Mapka: map application for corpora of spoken Czech

The Mapka application is an interactive map of the Czech Republic used as a supplement to our corpora of spoken Czech ORAL, ORTOFON and DIALEKT. Mapka displays the dialect-based territorial division of the Czech-speaking language territory, overviews of typical dialectal features, municipality networks that have certain connections to the ORAL, ORTOFON and DIALEKT corpora (a network of municipalities where the recordings were produced or where the speakers come from) and samples of authentic speeches selected from these corpora.

Mapka is a web app accessible without registration and it is available at: https://korpus.cz/mapka/

Regional division

Mapka offers various types of regional divisions. The most important of these is the delimitation of dialectal regions for the Czech language, but it is possible to select a mode showing even more detailed categories: dialectal subcategories, sections, types. There is also an additional historical division which makes it possible to display Moravian and Silesian land border or German language islands in the Czech Republic. The map also provides the option of displaying the boundaries of the Czech Republic's administrative units, i.e. districts or regions.

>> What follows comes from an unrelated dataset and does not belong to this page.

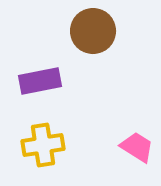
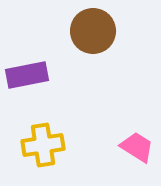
purple rectangle: moved 13 px left, 6 px up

Mapka can display municipality networks that have certain connections to the ORAL, ORTOFON and DIALEKT corpora. For example, this can be municipalities where the recordings were produced or where the speakers come from. Another option is displaying the network of research localities of the Atlas of the Czech Language.

Overviews of dialectal features

The map includes overviews of typical dialectal features pertaining to the regions of Bohemia, Moravia and Silesia, main dialectal regions and smaller dialectal areas or types, as well as the description of language situation in borderline areas. The descriptions are focused on phonological and morphological features.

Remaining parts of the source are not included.